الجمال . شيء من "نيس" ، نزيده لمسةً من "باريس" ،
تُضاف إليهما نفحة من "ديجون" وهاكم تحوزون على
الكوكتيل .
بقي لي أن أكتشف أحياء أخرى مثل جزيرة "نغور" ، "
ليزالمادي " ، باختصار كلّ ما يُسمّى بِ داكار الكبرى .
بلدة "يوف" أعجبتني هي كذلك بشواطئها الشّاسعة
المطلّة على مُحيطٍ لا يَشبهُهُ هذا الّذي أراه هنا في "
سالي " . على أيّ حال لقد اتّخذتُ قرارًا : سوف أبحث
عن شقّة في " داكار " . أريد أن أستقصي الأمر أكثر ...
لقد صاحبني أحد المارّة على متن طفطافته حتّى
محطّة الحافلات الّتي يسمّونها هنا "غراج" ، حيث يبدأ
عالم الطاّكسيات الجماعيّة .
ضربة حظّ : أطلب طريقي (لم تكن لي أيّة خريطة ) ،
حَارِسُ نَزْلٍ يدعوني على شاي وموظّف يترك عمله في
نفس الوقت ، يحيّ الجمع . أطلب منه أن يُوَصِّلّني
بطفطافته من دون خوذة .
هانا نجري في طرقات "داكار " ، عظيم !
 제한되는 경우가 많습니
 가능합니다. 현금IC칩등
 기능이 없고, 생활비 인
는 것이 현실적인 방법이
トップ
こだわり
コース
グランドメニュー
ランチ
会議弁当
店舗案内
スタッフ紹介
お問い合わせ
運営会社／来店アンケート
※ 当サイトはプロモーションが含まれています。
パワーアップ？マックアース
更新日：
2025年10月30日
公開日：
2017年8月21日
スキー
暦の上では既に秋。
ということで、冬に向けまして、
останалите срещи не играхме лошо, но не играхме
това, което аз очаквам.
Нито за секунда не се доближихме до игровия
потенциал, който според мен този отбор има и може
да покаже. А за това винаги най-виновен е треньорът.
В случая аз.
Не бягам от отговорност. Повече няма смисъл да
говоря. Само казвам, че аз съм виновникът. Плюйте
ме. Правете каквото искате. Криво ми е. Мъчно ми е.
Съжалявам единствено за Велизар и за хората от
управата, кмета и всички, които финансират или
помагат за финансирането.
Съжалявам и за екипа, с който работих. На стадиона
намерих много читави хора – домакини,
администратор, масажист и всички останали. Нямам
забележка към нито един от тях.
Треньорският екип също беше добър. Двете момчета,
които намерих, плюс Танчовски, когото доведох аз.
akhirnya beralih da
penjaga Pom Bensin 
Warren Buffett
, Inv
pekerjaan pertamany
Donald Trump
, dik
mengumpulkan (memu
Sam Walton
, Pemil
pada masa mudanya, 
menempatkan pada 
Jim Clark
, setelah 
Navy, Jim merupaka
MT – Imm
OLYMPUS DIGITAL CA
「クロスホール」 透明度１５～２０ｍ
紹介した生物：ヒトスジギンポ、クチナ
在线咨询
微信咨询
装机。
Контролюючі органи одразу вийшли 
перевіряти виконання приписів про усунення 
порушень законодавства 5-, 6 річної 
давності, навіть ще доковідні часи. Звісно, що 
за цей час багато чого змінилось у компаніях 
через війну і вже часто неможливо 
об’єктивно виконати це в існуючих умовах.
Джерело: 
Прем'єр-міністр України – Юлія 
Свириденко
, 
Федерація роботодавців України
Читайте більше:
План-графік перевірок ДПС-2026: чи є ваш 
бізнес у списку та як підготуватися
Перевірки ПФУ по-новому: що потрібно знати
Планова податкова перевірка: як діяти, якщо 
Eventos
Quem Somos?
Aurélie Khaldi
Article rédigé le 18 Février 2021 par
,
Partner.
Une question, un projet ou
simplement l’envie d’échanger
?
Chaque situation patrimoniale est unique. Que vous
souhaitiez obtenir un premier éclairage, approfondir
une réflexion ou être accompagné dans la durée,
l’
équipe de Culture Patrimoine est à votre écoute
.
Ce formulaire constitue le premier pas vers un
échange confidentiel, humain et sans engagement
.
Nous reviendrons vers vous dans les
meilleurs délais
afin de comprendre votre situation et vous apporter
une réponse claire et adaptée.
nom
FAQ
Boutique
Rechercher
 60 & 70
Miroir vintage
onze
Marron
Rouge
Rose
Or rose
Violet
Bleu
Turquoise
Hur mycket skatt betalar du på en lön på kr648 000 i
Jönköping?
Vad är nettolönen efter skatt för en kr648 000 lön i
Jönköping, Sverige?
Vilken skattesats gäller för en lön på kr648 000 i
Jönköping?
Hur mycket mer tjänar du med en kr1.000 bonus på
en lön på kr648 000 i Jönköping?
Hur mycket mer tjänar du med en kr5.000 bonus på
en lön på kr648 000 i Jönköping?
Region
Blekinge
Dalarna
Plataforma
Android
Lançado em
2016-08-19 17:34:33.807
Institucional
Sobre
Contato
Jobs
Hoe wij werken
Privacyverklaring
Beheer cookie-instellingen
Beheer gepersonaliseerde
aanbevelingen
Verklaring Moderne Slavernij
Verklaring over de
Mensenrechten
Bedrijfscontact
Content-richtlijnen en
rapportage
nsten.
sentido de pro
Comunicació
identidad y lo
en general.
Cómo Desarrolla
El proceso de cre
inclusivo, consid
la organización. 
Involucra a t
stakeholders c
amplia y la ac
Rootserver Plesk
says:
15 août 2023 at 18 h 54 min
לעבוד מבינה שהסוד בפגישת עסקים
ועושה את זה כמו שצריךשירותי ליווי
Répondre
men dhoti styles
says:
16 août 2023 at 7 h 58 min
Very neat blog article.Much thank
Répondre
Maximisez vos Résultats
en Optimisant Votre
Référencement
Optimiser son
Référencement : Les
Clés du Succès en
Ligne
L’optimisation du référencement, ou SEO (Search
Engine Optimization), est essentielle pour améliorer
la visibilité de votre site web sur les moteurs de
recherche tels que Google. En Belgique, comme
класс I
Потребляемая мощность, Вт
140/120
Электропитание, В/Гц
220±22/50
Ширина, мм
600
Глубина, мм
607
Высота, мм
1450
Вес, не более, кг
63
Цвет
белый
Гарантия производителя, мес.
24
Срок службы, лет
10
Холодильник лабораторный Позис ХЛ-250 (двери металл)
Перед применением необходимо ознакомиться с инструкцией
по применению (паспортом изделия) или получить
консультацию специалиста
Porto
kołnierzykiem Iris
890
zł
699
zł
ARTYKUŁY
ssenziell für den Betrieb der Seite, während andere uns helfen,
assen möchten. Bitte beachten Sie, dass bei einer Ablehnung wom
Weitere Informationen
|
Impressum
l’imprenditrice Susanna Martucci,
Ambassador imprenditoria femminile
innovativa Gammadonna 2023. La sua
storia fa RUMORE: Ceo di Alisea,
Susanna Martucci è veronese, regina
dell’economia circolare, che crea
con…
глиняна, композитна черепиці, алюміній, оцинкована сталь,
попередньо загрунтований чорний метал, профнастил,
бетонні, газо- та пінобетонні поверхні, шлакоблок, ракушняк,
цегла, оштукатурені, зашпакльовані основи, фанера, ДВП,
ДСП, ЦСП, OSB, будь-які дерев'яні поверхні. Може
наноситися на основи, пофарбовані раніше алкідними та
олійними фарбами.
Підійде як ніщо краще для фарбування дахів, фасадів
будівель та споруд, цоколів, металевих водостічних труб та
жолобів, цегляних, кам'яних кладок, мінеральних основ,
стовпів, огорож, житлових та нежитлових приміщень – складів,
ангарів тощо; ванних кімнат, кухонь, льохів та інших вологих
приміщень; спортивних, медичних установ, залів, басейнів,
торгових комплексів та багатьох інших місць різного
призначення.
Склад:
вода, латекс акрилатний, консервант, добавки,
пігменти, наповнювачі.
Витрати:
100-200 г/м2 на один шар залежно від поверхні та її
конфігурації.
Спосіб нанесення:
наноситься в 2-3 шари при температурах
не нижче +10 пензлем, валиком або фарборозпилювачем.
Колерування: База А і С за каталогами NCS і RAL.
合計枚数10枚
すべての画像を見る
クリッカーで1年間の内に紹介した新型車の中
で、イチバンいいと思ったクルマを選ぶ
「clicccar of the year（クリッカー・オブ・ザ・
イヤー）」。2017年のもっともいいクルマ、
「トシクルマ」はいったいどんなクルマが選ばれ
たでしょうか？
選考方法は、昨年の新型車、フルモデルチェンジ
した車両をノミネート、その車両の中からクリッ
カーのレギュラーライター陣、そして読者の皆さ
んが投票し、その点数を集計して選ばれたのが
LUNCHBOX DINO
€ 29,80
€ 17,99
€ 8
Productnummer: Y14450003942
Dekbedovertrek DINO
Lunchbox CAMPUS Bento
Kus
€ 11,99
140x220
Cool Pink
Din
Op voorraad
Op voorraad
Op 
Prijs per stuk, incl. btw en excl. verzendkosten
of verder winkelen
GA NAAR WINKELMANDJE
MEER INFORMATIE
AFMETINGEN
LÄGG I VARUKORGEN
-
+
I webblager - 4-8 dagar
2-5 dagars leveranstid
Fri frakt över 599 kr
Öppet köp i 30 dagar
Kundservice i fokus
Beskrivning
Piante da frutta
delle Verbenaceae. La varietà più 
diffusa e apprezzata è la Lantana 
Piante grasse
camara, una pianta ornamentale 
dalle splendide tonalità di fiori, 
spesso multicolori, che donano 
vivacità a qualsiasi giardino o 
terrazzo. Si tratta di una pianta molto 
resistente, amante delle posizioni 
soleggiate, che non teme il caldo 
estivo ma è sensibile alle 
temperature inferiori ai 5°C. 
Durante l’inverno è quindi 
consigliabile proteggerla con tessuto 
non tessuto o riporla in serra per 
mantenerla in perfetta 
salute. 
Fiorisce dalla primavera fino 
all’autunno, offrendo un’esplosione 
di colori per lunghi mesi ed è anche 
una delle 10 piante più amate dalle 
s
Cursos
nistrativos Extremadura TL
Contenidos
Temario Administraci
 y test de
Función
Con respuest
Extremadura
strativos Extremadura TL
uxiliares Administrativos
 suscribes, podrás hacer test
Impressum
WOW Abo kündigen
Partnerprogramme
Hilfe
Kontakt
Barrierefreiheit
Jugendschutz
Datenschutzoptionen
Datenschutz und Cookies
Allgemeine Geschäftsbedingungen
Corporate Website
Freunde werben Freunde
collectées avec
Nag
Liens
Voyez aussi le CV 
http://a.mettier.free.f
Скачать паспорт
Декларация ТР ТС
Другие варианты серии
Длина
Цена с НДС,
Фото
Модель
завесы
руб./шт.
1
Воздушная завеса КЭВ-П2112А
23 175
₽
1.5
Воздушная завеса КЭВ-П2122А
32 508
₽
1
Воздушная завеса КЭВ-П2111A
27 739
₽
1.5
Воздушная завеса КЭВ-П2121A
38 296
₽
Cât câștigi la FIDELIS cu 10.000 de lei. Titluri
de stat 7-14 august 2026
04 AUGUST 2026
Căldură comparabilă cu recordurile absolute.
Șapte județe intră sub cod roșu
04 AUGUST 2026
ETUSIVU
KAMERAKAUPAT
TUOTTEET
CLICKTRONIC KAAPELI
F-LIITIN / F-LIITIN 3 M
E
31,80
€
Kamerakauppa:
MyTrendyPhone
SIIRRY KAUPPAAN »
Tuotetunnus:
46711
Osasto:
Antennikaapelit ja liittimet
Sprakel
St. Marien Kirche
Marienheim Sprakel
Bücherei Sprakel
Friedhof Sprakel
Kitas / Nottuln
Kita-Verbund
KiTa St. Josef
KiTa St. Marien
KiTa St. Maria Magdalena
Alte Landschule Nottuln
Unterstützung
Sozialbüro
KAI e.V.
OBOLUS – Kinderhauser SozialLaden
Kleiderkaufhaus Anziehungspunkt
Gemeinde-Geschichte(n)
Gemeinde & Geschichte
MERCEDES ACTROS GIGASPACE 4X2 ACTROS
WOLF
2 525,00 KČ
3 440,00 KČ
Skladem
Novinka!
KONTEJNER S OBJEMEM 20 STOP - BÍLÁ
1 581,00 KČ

#####

■ ACTIVITY: Please reproduce exactly the lines in the listing above from the one containing "Rootserver Plesk" through the one containing "глиняна, композитна черепиці, алюміній, оцинкована", both included, and nothing more.

■ ANSWER SECTION:
Rootserver Plesk
says:
15 août 2023 at 18 h 54 min
לעבוד מבינה שהסוד בפגישת עסקים
ועושה את זה כמו שצריךשירותי ליווי
Répondre
men dhoti styles
says:
16 août 2023 at 7 h 58 min
Very neat blog article.Much thank
Répondre
Maximisez vos Résultats
en Optimisant Votre
Référencement
Optimiser son
Référencement : Les
Clés du Succès en
Ligne
L’optimisation du référencement, ou SEO (Search
Engine Optimization), est essentielle pour améliorer
la visibilité de votre site web sur les moteurs de
recherche tels que Google. En Belgique, comme
класс I
Потребляемая мощность, Вт
140/120
Электропитание, В/Гц
220±22/50
Ширина, мм
600
Глубина, мм
607
Высота, мм
1450
Вес, не более, кг
63
Цвет
белый
Гарантия производителя, мес.
24
Срок службы, лет
10
Холодильник лабораторный Позис ХЛ-250 (двери металл)
Перед применением необходимо ознакомиться с инструкцией
по применению (паспортом изделия) или получить
консультацию специалиста
Porto
kołnierzykiem Iris
890
zł
699
zł
ARTYKUŁY
ssenziell für den Betrieb der Seite, während andere uns helfen,
assen möchten. Bitte beachten Sie, dass bei einer Ablehnung wom
Weitere Informationen
|
Impressum
l’imprenditrice Susanna Martucci,
Ambassador imprenditoria femminile
innovativa Gammadonna 2023. La sua
storia fa RUMORE: Ceo di Alisea,
Susanna Martucci è veronese, regina
dell’economia circolare, che crea
con…
глиняна, композитна черепиці, алюміній, оцинкована сталь,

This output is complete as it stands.